[Stored dataset items]
_____
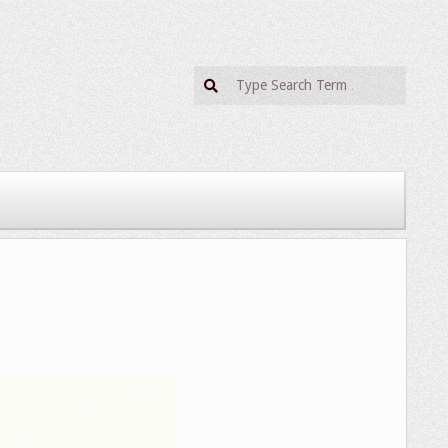
Search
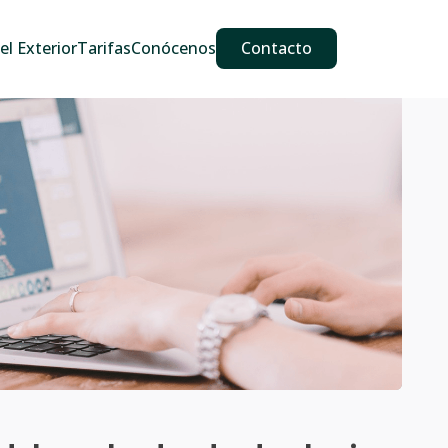
609 587 889
911 887 226
639 560 067
l Exterior
Tarifas
Conócenos
Contacto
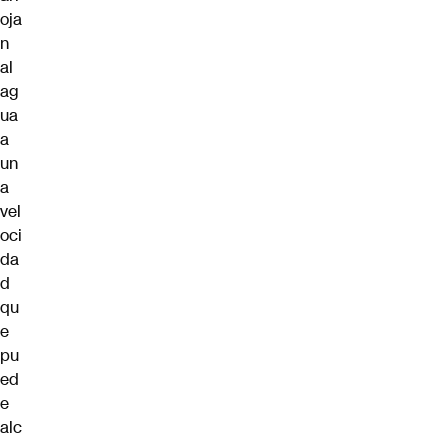
oja
n
al
ag
ua
a
un
a
vel
oci
da
d
qu
e
pu
ed
e
alc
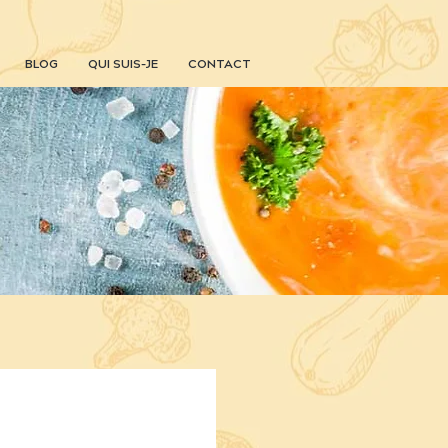
BLOG
QUI SUIS-JE
CONTACT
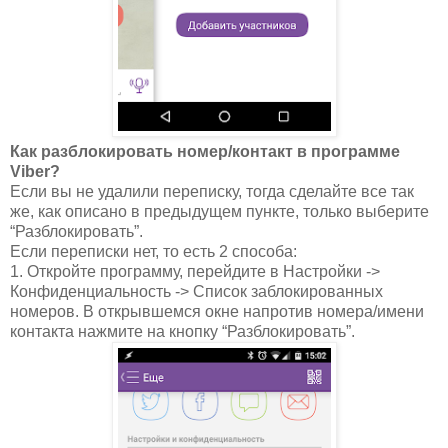
Как разблокировать номер/контакт в программе
Viber?
Если вы не удалили переписку, тогда сделайте все так
же, как описано в предыдущем пункте, только выберите
“Разблокировать”.
Если переписки нет, то есть 2 способа:
1. Откройте программу, перейдите в Настройки ->
Конфиденциальность -> Список заблокированных
номеров. В открывшемся окне напротив номера/имени
контакта нажмите на кнопку “Разблокировать”.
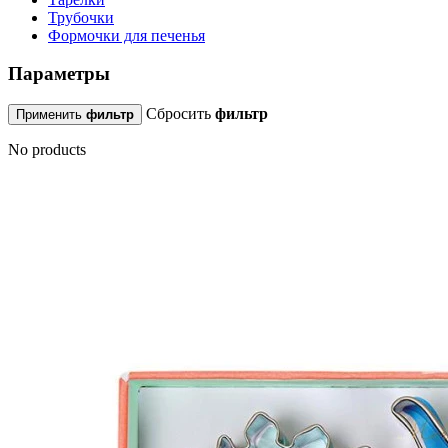
Трубочки
Формочки для печенья
Параметры
Сбросить
фильтр
Применить
фильтр
No products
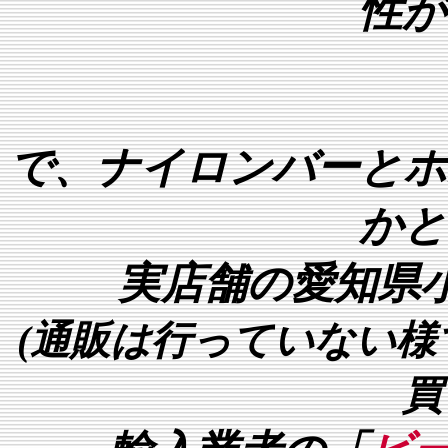
性が
で、ナイロンバーとホ
かと
実店舗の愛知県
(通販は行っていない
買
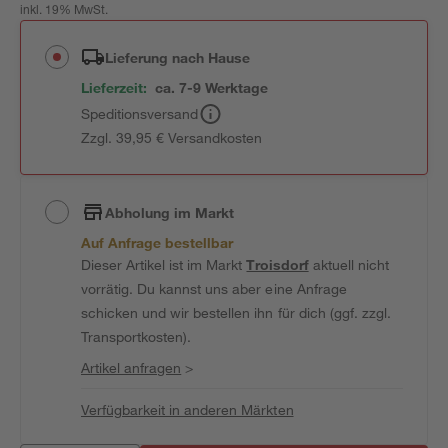
inkl. 19% MwSt.
Lieferung nach Hause
Lieferzeit:
ca. 7-9 Werktage
Speditionsversand
Zzgl. 39,95 € Versandkosten
Abholung im Markt
Auf Anfrage bestellbar
Dieser Artikel ist im Markt
Troisdorf
aktuell nicht
vorrätig. Du kannst uns aber eine Anfrage
schicken und wir bestellen ihn für dich (ggf. zzgl.
Transportkosten).
Artikel anfragen
>
Verfügbarkeit in anderen Märkten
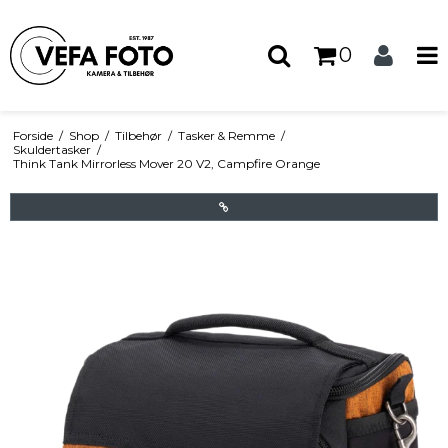
0
Forside
/
Shop
/
Tilbehør
/
Tasker & Remme
/
Skuldertasker
/
Think Tank Mirrorless Mover 20 V2, Campfire Orange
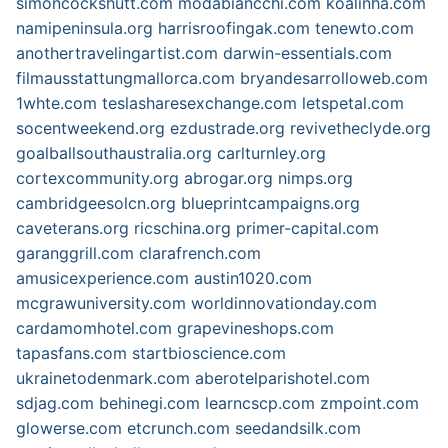
simoncockshutt.com
modabiancchi.com
koalinha.com
namipeninsula.org
harrisroofingak.com
tenewto.com
anothertravelingartist.com
darwin-essentials.com
filmausstattungmallorca.com
bryandesarrolloweb.com
1whte.com
teslasharesexchange.com
letspetal.com
socentweekend.org
ezdustrade.org
revivetheclyde.org
goalballsouthaustralia.org
carlturnley.org
cortexcommunity.org
abrogar.org
nimps.org
cambridgeesolcn.org
blueprintcampaigns.org
caveterans.org
ricschina.org
primer-capital.com
garanggrill.com
clarafrench.com
amusicexperience.com
austin1020.com
mcgrawuniversity.com
worldinnovationday.com
cardamomhotel.com
grapevineshops.com
tapasfans.com
startbioscience.com
ukrainetodenmark.com
aberotelparishotel.com
sdjag.com
behinegi.com
learncscp.com
zmpoint.com
glowerse.com
etcrunch.com
seedandsilk.com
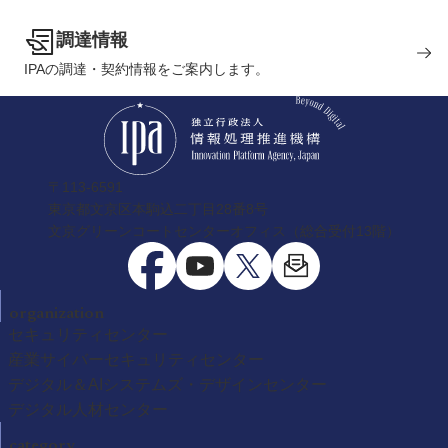
調達情報
IPAの調達・契約情報をご案内します。
〒113-6591
東京都文京区本駒込二丁目28番8号
文京グリーンコートセンターオフィス（総合受付13階）
organization
セキュリティセンター
産業サイバーセキュリティセンター
デジタル＆AIシステムズ・デザインセンター
デジタル人材センター
category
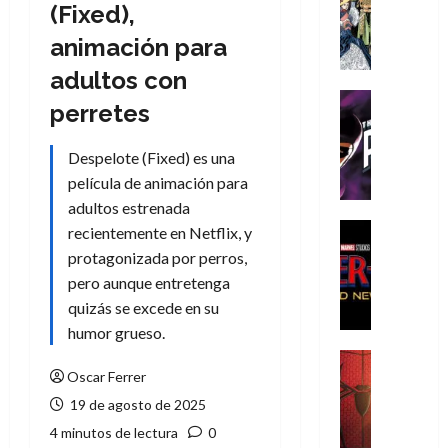
Literatura
(Fixed),
A
animación para
m
í
adultos con
m
Cine
perretes
e
Cómic
g
T
Despelote (Fixed) es una
u
h
s
película de animación para
e
t
P
adultos estrenada
a
h
Cine
recientemente en Netflix, y
L
a
Cómic
protagonizada por perros,
Crítica
a
n
pero aunque entretenga
S
L
t
quizás se excede en su
p
i
o
i
humor grueso.
g
m
d
a
,
Cine
e
Oscar Ferrer
Crítica
d
9
r
S
e
0
19 de agosto de 2025
-
p
l
a
4 minutos de lectura
0
M
i
o
ñ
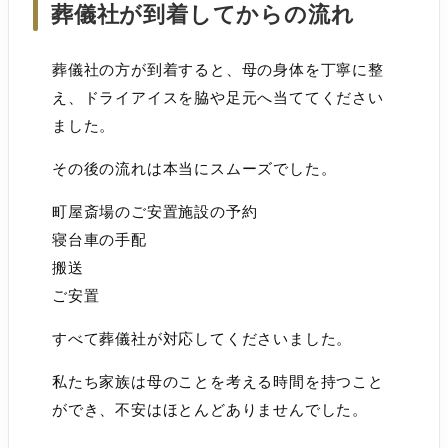
葬儀社が到着してからの流れ
葬儀社の方が到着すると、母の身体を丁寧に整
え、ドライアイスを脇や足元へ当ててください
ました。
その後の流れは本当にスムーズでした。
町屋斎場のご安置施設の予約
寝台車の手配
搬送
ご安置
すべて葬儀社が対応してくださいました。
私たち家族は母のことを考える時間を持つこと
ができ、不安はほとんどありませんでした。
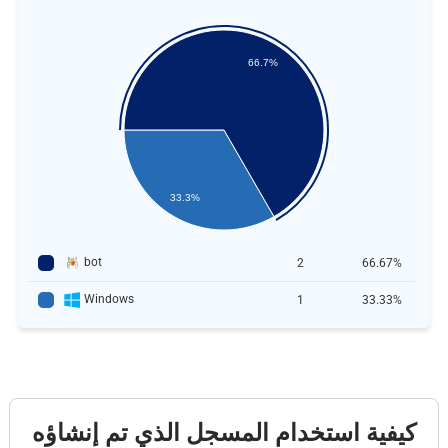
66.7%
33.3%
bot
2
66.67%
Windows
1
33.33%
كيفية استخدام المسجل الذي تم إنشاؤه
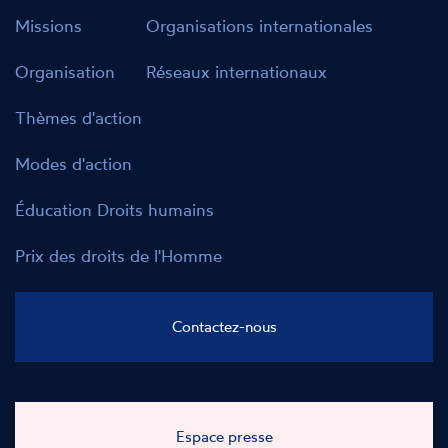
Missions
Organisations internationales
Organisation
Réseaux internationaux
Thèmes d'action
Modes d'action
Éducation Droits humains
Prix des droits de l'Homme
Contactez-nous
Espace presse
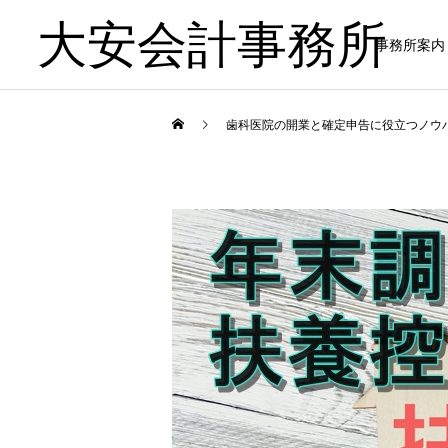
大安会計事務所
事務所案内
歯科医院の開業と確定申告に役立つノウ
歯科医院
歯科医院
歯科医院の税理士比較｜良
歯科医院の税理士相談｜相
い税理士を見極める方法 を
談前に準備すること をわか
やさしく解説
りやすく解説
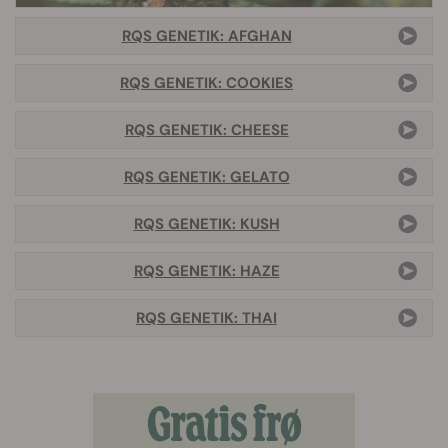
RQS GENETIK: AFGHAN
RQS GENETIK: COOKIES
RQS GENETIK: CHEESE
RQS GENETIK: GELATO
RQS GENETIK: KUSH
RQS GENETIK: HAZE
RQS GENETIK: THAI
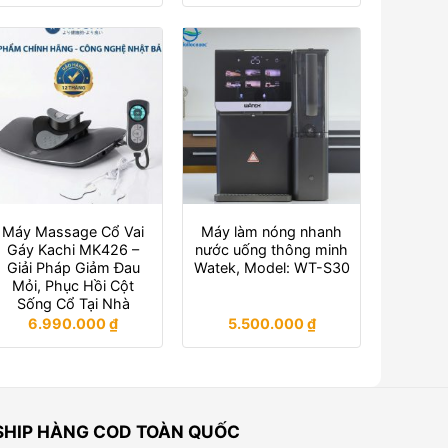
Máy Massage Cổ Vai
Máy làm nóng nhanh
Gáy Kachi MK426 –
nước uống thông minh
Giải Pháp Giảm Đau
Watek, Model: WT-S30
Mỏi, Phục Hồi Cột
Sống Cổ Tại Nhà
6.990.000
₫
5.500.000
₫
SHIP HÀNG COD TOÀN QUỐC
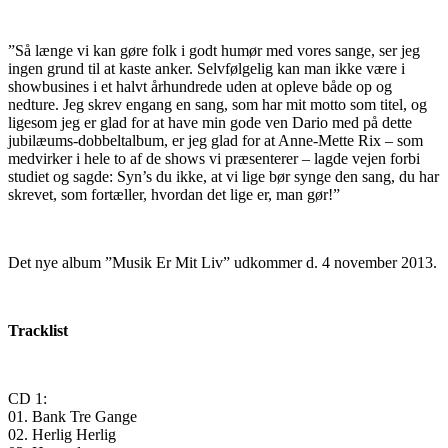
”Så længe vi kan gøre folk i godt humør med vores sange, ser jeg
ingen grund til at kaste anker. Selvfølgelig kan man ikke være i
showbusines i et halvt århundrede uden at opleve både op og
nedture. Jeg skrev engang en sang, som har mit motto som titel, og
ligesom jeg er glad for at have min gode ven Dario med på dette
jubilæums-dobbeltalbum, er jeg glad for at Anne-Mette Rix – som
medvirker i hele to af de shows vi præsenterer – lagde vejen forbi
studiet og sagde: Syn’s du ikke, at vi lige bør synge den sang, du har
skrevet, som fortæller, hvordan det lige er, man gør!”
Det nye album ”Musik Er Mit Liv” udkommer d. 4 november 2013.
Tracklist
CD 1:
01. Bank Tre Gange
02. Herlig Herlig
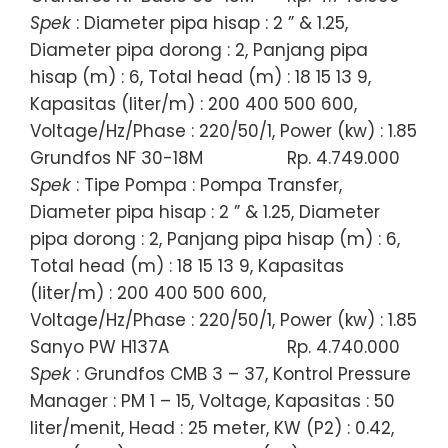
Spek
: Diameter pipa hisap : 2 ” & 1.25,
Diameter pipa dorong : 2, Panjang pipa
hisap (m) : 6, Total head (m) : 18 15 13 9,
Kapasitas (liter/m) : 200 400 500 600,
Voltage/Hz/Phase : 220/50/1, Power (kw) : 1.85
Grundfos NF 30-18M
Rp. 4.749.000
Spek
: Tipe Pompa : Pompa Transfer,
Diameter pipa hisap : 2 ” & 1.25, Diameter
pipa dorong : 2, Panjang pipa hisap (m) : 6,
Total head (m) : 18 15 13 9, Kapasitas
(liter/m) : 200 400 500 600,
Voltage/Hz/Phase : 220/50/1, Power (kw) : 1.85
Sanyo PW H137A
Rp. 4.740.000
Spek
: Grundfos CMB 3 – 37, Kontrol Pressure
Manager : PM 1 – 15, Voltage, Kapasitas : 50
liter/menit, Head : 25 meter, KW (P2) : 0.42,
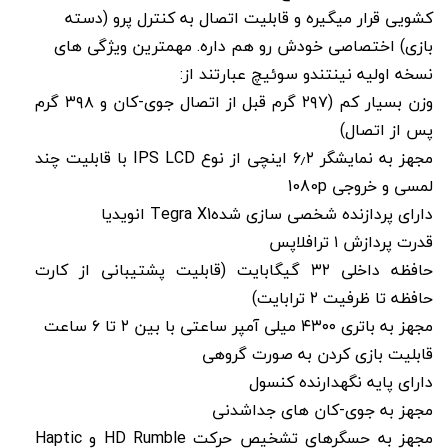
کشویی قرار میگیره و قابلیت اتصال به کنترل پرو (دسته
بازی) اختصاصی خودش رو هم داره. مهمترین ویژگی های
نسخه اولیه نینتندو سوئیچ عبارتند از:
وزن بسیار کم (۲۹۷ گرم قبل از اتصال جوی-کان و ۳۹۸ گرم
پس از اتصال)
مجهز به نمایشگر ۶٫۲ اینچی از نوع IPS LCD با قابلیت چند
لمسی و خروجی 1080p
دارای پردازنده شخصی سازی شدهTegra X1 انویدیا
قدرت پردازش ۱ ترافلاپس
حافظه داخلی ۳۲ گیگابایت (قابلیت پشتیبانی از کارت
حافظه تا ظرفیت ۲ ترابایت)
مجهز به باتری ۴۳۰۰ میلی آمپر ساعتی با بین ۲ تا ۶ ساعت
قابلیت بازی کردن به صورت گروهی
دارای پایه نگهدارنده کنسول
مجهز به جوی-کان های جداشدنی
مجهز به حسگرهای تشخیص حرکت HD Rumble و Haptic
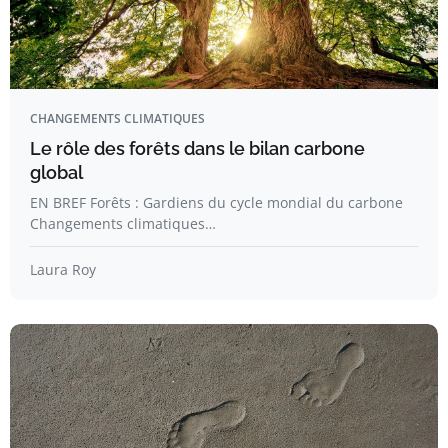
CHANGEMENTS CLIMATIQUES
Le rôle des forêts dans le bilan carbone
global
EN BREF Forêts : Gardiens du cycle mondial du carbone
Changements climatiques…
Laura Roy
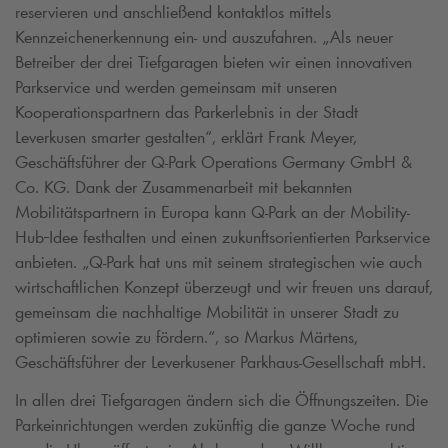
reservieren und anschließend kontaktlos mittels
Kennzeichenerkennung ein- und auszufahren. „Als neuer
Betreiber der drei Tiefgaragen bieten wir einen innovativen
Parkservice und werden gemeinsam mit unseren
Kooperationspartnern das Parkerlebnis in der Stadt
Leverkusen smarter gestalten“, erklärt Frank Meyer,
Geschäftsführer der
Q-Park
Operations Germany GmbH &
Co. KG. Dank der Zusammenarbeit mit bekannten
Mobilitätspartnern in Europa kann
Q-Park
an der Mobility-
Hub
Idee festhalten und einen zukunftsorientierten Parkservice
anbieten. „
Q-Park
hat uns mit seinem strategischen wie auch
wirtschaftlichen Konzept überzeugt und wir freuen uns darauf,
gemeinsam die nachhaltige Mobilität in unserer Stadt zu
optimieren sowie zu fördern.“, so Markus Märtens,
Geschäftsführer der Leverkusener Parkhaus-Gesellschaft mbH.
In allen drei Tiefgaragen ändern sich die Öffnungszeiten. Die
Parkeinrichtungen werden zukünftig die ganze Woche rund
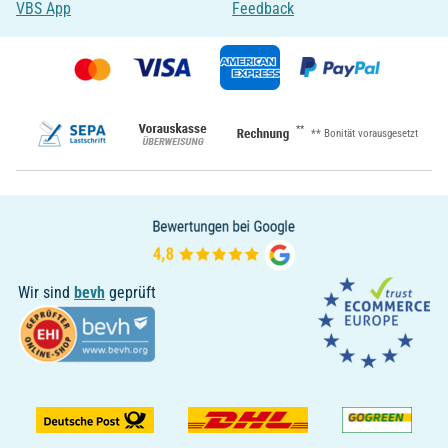
VBS App
Feedback
**
** Bonität vorausgesetzt
Wir sind
bevh
geprüft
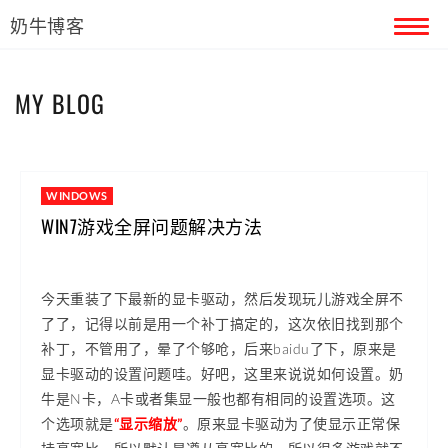
奶牛博客
首页
MY BLOG
留言本
关于奶牛
WINDOWS
WIN7游戏全屏问题解决方法
今天重装了下最新的显卡驱动，然后发现玩儿游戏全屏不
了了，记得以前是用一个补丁搞定的，这次依旧找到那个
补丁，不管用了，晕了个够呛，后来baidu了下，原来是
显卡驱动的设置问题哇。好吧，这里来说说如何设置。奶
牛是N卡，A卡或者集显一般也都有相同的设置选项。这
个选项就是
“显示缩放”
。原来显卡驱动为了使显示正常保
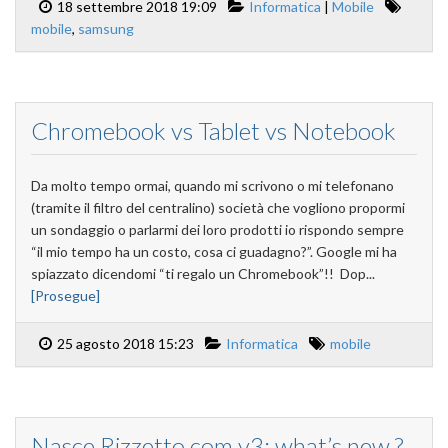
18 settembre 2018 19:09
Informatica
|
Mobile
mobile
,
samsung
Chromebook vs Tablet vs Notebook
Da molto tempo ormai, quando mi scrivono o mi telefonano
(tramite il filtro del centralino) società che vogliono propormi
un sondaggio o parlarmi dei loro prodotti io rispondo sempre
“il mio tempo ha un costo, cosa ci guadagno?”. Google mi ha
spiazzato dicendomi “ti regalo un Chromebook”!! Dop...
[Prosegue]
25 agosto 2018 15:23
Informatica
mobile
Nasce Rizzetto.com v3: what’s new ?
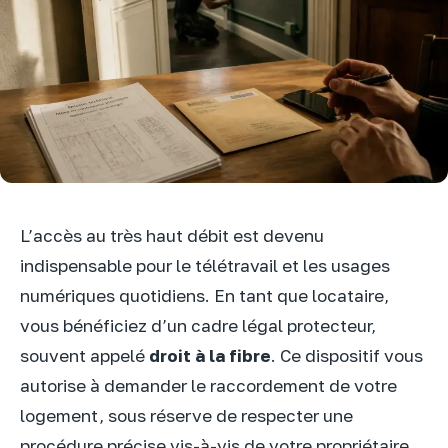
L’accès au très haut débit est devenu
indispensable pour le télétravail et les usages
numériques quotidiens. En tant que locataire,
vous bénéficiez d’un cadre légal protecteur,
souvent appelé
droit à la fibre
. Ce dispositif vous
autorise à demander le raccordement de votre
logement, sous réserve de respecter une
procédure précise vis-à-vis de votre propriétaire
_____
What you are asked to do> Which lines of the records above contain the word "hisap"? Copy each of them.

Written solution>
: Diameter pipa hisap : 2 ” & 1.25,
hisap (m) : 6, Total head (m) : 18 15 13 9,
Diameter pipa hisap : 2 ” & 1.25, Diameter
pipa dorong : 2, Panjang pipa hisap (m) : 6,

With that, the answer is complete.